_EXERCISE DIRECTIONS_
Make an exact copy of the records, leaving out the images.

_RECORD SET_
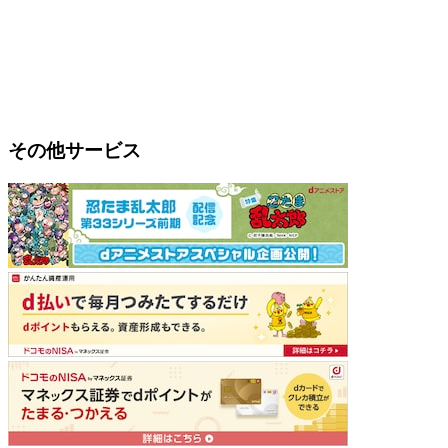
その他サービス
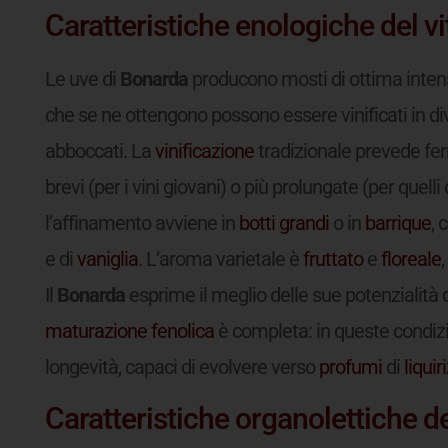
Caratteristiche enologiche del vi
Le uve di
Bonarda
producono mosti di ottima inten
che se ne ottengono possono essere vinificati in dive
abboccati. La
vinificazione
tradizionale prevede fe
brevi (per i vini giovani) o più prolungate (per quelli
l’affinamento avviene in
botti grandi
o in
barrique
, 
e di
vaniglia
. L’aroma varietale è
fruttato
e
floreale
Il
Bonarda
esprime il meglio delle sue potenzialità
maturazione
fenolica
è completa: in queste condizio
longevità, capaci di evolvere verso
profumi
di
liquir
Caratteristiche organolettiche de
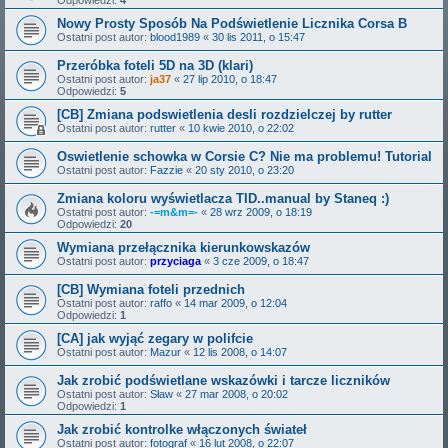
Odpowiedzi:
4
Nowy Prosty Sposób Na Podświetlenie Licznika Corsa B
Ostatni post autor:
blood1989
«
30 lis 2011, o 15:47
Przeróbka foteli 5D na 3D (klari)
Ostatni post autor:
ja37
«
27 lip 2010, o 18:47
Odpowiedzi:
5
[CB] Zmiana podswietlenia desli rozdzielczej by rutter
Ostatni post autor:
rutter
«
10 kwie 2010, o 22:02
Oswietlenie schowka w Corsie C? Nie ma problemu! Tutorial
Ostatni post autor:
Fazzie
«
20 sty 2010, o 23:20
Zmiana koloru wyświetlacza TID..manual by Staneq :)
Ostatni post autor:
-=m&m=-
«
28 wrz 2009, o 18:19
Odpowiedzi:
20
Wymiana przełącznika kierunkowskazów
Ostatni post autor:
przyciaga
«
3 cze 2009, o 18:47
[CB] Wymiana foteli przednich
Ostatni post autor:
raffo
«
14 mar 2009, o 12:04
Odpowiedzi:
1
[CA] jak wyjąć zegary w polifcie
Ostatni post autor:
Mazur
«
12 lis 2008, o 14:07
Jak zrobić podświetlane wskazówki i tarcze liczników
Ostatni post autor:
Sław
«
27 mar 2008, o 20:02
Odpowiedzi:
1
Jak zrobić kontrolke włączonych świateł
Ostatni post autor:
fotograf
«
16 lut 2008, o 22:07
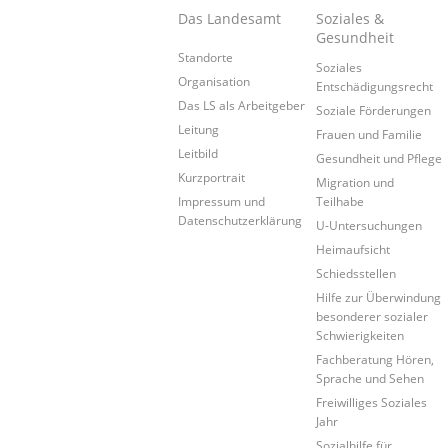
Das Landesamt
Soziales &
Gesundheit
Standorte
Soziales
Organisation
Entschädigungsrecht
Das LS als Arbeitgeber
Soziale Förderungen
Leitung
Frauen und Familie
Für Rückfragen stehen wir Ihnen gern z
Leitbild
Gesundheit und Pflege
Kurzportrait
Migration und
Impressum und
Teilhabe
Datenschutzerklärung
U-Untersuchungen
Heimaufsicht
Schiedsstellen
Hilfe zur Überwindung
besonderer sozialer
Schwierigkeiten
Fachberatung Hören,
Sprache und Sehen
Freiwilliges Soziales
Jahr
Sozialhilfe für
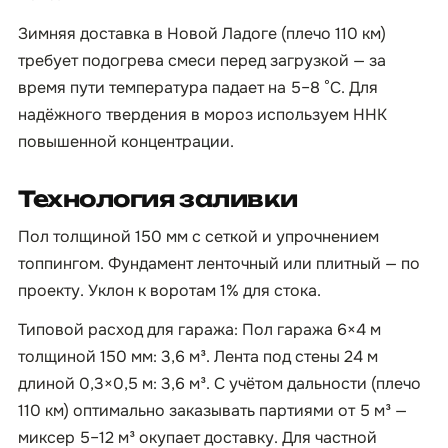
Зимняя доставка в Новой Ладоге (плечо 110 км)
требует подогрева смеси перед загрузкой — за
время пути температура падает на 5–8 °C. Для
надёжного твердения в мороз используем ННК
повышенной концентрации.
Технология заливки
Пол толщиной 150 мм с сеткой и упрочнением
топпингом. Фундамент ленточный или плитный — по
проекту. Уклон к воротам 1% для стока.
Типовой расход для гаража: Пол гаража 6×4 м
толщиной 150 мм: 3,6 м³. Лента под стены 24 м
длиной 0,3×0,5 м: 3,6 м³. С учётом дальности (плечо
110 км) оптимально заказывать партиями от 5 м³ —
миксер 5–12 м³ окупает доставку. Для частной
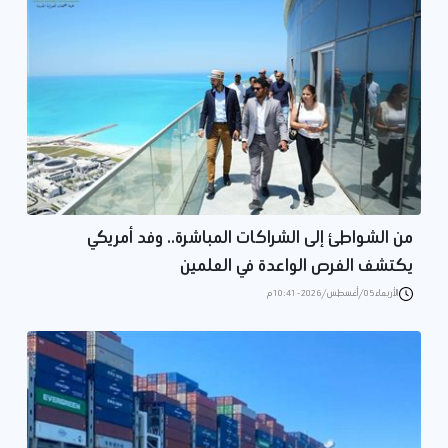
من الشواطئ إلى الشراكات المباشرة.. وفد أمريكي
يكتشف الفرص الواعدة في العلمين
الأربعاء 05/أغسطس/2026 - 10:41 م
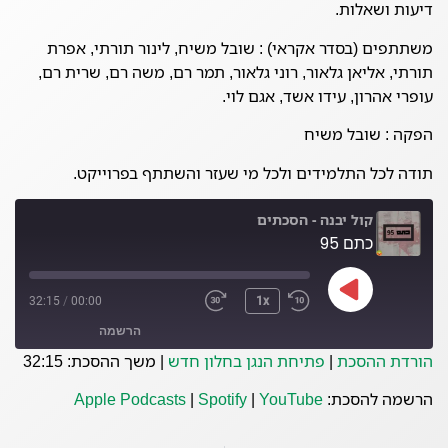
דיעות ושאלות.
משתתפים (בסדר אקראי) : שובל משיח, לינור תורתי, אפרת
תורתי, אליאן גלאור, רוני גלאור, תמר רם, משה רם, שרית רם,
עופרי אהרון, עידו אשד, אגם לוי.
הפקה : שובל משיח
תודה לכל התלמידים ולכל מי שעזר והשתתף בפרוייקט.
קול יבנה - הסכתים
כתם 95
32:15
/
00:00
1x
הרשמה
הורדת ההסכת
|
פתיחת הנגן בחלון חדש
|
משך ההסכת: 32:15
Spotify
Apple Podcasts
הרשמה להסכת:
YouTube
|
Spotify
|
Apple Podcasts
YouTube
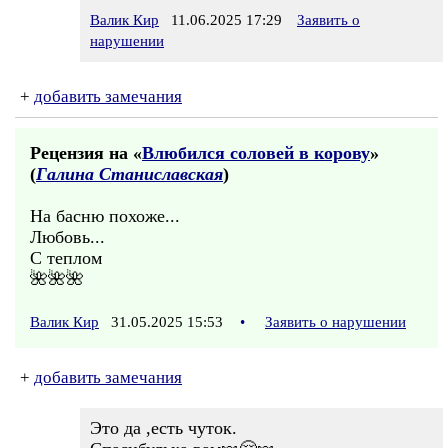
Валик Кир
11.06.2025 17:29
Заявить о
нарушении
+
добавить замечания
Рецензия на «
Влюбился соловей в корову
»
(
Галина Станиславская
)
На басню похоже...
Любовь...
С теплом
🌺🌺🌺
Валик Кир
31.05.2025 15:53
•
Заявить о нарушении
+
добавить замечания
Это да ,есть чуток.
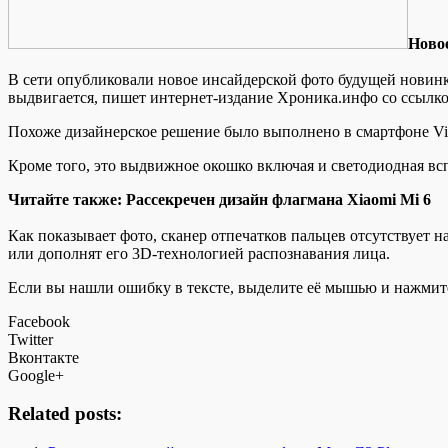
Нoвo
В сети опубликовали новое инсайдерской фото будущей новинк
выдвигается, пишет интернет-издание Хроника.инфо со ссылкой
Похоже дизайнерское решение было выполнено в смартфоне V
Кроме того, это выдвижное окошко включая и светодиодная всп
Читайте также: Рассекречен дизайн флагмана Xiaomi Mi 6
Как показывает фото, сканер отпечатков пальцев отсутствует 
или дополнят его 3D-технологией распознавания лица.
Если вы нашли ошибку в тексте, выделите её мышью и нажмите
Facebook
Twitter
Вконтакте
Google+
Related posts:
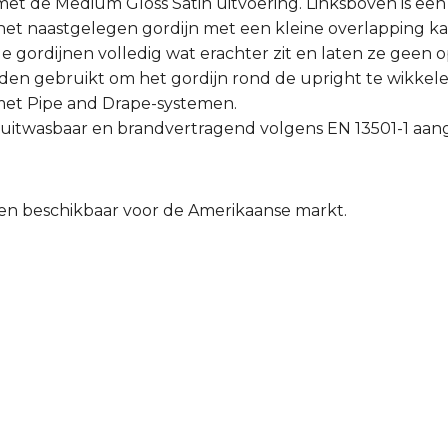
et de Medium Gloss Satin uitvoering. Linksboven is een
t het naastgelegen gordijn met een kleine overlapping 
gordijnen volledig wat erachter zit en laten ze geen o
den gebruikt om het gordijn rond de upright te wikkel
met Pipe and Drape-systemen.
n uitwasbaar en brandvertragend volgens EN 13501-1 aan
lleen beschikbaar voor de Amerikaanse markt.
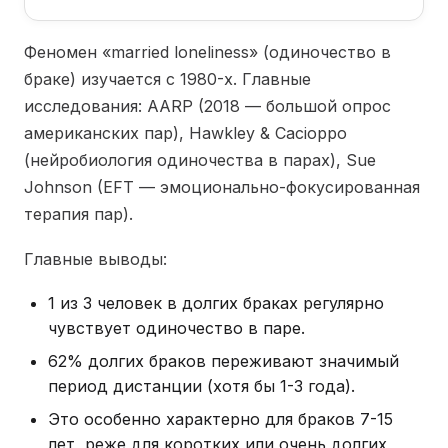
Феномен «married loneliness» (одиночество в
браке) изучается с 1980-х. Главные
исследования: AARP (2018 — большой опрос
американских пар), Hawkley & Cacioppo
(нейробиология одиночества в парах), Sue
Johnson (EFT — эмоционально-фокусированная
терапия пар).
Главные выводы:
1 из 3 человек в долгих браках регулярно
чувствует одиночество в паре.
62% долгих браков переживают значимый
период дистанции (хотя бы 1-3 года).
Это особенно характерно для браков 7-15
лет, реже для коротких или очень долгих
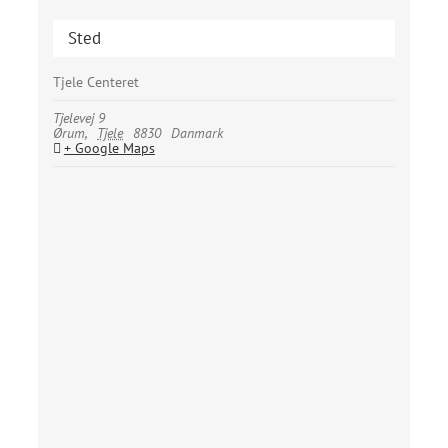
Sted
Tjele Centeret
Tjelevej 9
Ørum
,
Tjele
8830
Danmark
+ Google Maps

_FINAL ANSWER_
その他サービス
Caratteristiche enologiche del vi
Le uve di
Bonarda
producono mosti di ottima inten
che se ne ottengono possono essere vinificati in dive
abboccati. La
vinificazione
tradizionale prevede fe
brevi (per i vini giovani) o più prolungate (per quelli
l’affinamento avviene in
botti grandi
o in
barrique
, 
e di
vaniglia
. L’aroma varietale è
fruttato
e
floreale
Il
Bonarda
esprime il meglio delle sue potenzialità
maturazione
fenolica
è completa: in queste condizio
longevità, capaci di evolvere verso
profumi
di
liquir
Caratteristiche organolettiche de
Odpowiedzi:
4
Nowy Prosty Sposób Na Podświetlenie Licznika Corsa B
Ostatni post autor:
blood1989
«
30 lis 2011, o 15:47
Przeróbka foteli 5D na 3D (klari)
Ostatni post autor:
ja37
«
27 lip 2010, o 18:47
Odpowiedzi:
5
[CB] Zmiana podswietlenia desli rozdzielczej by rutter
Ostatni post autor:
rutter
«
10 kwie 2010, o 22:02
Oswietlenie schowka w Corsie C? Nie ma problemu! Tutorial
Ostatni post autor:
Fazzie
«
20 sty 2010, o 23:20
Zmiana koloru wyświetlacza TID..manual by Staneq :)
Ostatni post autor:
-=m&m=-
«
28 wrz 2009, o 18:19
Odpowiedzi:
20
Wymiana przełącznika kierunkowskazów
Ostatni post autor:
przyciaga
«
3 cze 2009, o 18:47
[CB] Wymiana foteli przednich
Ostatni post autor:
raffo
«
14 mar 2009, o 12:04
Odpowiedzi:
1
[CA] jak wyjąć zegary w polifcie
Ostatni post autor:
Mazur
«
12 lis 2008, o 14:07
Jak zrobić podświetlane wskazówki i tarcze liczników
Ostatni post autor:
Sław
«
27 mar 2008, o 20:02
Odpowiedzi:
1
Jak zrobić kontrolke włączonych świateł
Ostatni post autor:
fotograf
«
16 lut 2008, o 22:07
Das Landesamt
Soziales &
Gesundheit
Standorte
Soziales
Organisation
Entschädigungsrecht
Das LS als Arbeitgeber
Soziale Förderungen
Leitung
Frauen und Familie
Für Rückfragen stehen wir Ihnen gern z
Leitbild
Gesundheit und Pflege
Kurzportrait
Migration und
Impressum und
Teilhabe
Datenschutzerklärung
U-Untersuchungen
Heimaufsicht
Schiedsstellen
Hilfe zur Überwindung
besonderer sozialer
Schwierigkeiten
Fachberatung Hören,
Sprache und Sehen
Freiwilliges Soziales
Jahr
Sozialhilfe für
Зимняя доставка в Новой Ладоге (плечо 110 км)
требует подогрева смеси перед загрузкой — за
время пути температура падает на 5–8 °C. Для
надёжного твердения в мороз используем ННК
повышенной концентрации.
Технология заливки
Пол толщиной 150 мм с сеткой и упрочнением
топпингом. Фундамент ленточный или плитный — по
проекту. Уклон к воротам 1% для стока.
Типовой расход для гаража: Пол гаража 6×4 м
толщиной 150 мм: 3,6 м³. Лента под стены 24 м
длиной 0,3×0,5 м: 3,6 м³. С учётом дальности (плечо
110 км) оптимально заказывать партиями от 5 м³ —
миксер 5–12 м³ окупает доставку. Для частной
من الشواطئ إلى الشراكات المباشرة.. وفد أمريكي
يكتشف الفرص الواعدة في العلمين
الأربعاء 05/أغسطس/2026 - 10:41 م
דיעות ושאלות.
משתתפים (בסדר אקראי) : שובל משיח, לינור תורתי, אפרת
תורתי, אליאן גלאור, רוני גלאור, תמר רם, משה רם, שרית רם,
עופרי אהרון, עידו אשד, אגם לוי.
הפקה : שובל משיח
תודה לכל התלמידים ולכל מי שעזר והשתתף בפרוייקט.
קול יבנה - הסכתים
כתם 95
32:15
/
00:00
1x
הרשמה
הורדת ההסכת
|
פתיחת הנגן בחלון חדש
|
משך ההסכת: 32:15
Spotify
Apple Podcasts
הרשמה להסכת:
YouTube
|
Spotify
|
Apple Podcasts
YouTube
Валик Кир
11.06.2025 17:29
Заявить о
нарушении
+
добавить замечания
Рецензия на «
Влюбился соловей в корову
»
(
Галина Станиславская
)
На басню похоже...
Любовь...
С теплом
🌺🌺🌺
Валик Кир
31.05.2025 15:53
•
Заявить о нарушении
+
добавить замечания
Это да ,есть чуток.
Нoвo
В сети опубликовали новое инсайдерской фото будущей новинк
выдвигается, пишет интернет-издание Хроника.инфо со ссылкой
Похоже дизайнерское решение было выполнено в смартфоне V
Кроме того, это выдвижное окошко включая и светодиодная всп
Читайте также: Рассекречен дизайн флагмана Xiaomi Mi 6
Как показывает фото, сканер отпечатков пальцев отсутствует 
или дополнят его 3D-технологией распознавания лица.
Если вы нашли ошибку в тексте, выделите её мышью и нажмите
Facebook
Twitter
Вконтакте
Google+
Related posts:
et de Medium Gloss Satin uitvoering. Linksboven is een
t het naastgelegen gordijn met een kleine overlapping 
gordijnen volledig wat erachter zit en laten ze geen o
den gebruikt om het gordijn rond de upright te wikkel
met Pipe and Drape-systemen.
n uitwasbaar en brandvertragend volgens EN 13501-1 aan
lleen beschikbaar voor de Amerikaanse markt.
Феномен «married loneliness» (одиночество в
браке) изучается с 1980-х. Главные
исследования: AARP (2018 — большой опрос
американских пар), Hawkley & Cacioppo
(нейробиология одиночества в парах), Sue
Johnson (EFT — эмоционально-фокусированная
терапия пар).
Главные выводы:
1 из 3 человек в долгих браках регулярно
чувствует одиночество в паре.
62% долгих браков переживают значимый
период дистанции (хотя бы 1-3 года).
Это особенно характерно для браков 7-15
лет, реже для коротких или очень долгих
Sted
Tjele Centeret
Tjelevej 9
Ørum
,
Tjele
8830
Danmark
+ Google Maps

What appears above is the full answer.